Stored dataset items
★ ★ ★
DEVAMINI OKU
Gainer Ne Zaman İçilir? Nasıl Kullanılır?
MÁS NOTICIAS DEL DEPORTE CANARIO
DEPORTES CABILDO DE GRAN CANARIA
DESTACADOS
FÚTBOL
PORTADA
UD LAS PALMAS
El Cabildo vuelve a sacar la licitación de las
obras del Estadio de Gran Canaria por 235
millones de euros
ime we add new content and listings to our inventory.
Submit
★ ★ ★
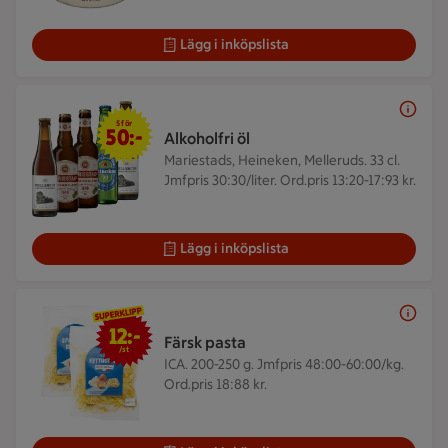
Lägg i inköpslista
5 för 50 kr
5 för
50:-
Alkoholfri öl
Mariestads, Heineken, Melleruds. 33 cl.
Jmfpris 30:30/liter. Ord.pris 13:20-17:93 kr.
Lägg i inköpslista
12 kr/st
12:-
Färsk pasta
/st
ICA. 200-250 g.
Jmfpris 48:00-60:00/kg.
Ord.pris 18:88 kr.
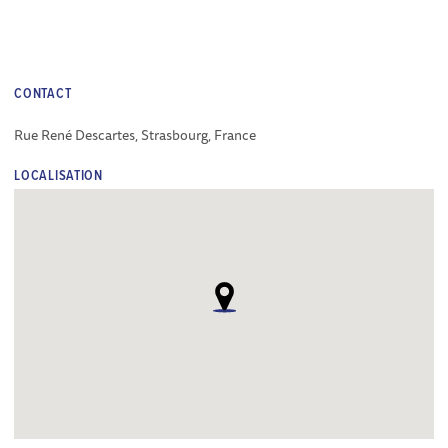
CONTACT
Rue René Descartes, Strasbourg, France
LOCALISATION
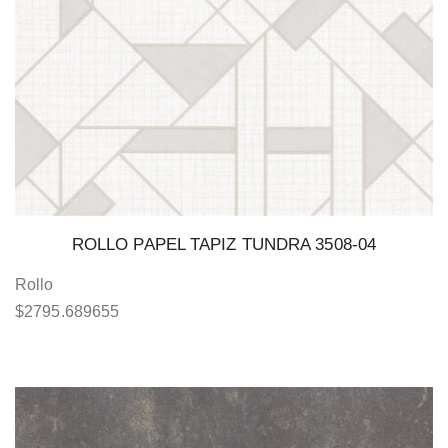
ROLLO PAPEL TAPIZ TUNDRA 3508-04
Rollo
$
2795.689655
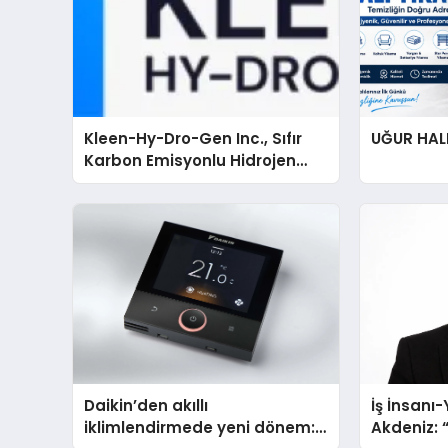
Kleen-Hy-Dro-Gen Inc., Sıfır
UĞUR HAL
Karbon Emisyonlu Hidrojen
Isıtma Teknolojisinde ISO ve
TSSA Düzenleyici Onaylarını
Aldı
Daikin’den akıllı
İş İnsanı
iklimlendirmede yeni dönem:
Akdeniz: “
★ ★ ★
* **Problem requirements**
Copy out every line from the records that has the word "Jmfpris".

* **Expected answer**
Jmfpris 30:30/liter. Ord.pris 13:20-17:93 kr.
Jmfpris 48:00-60:00/kg.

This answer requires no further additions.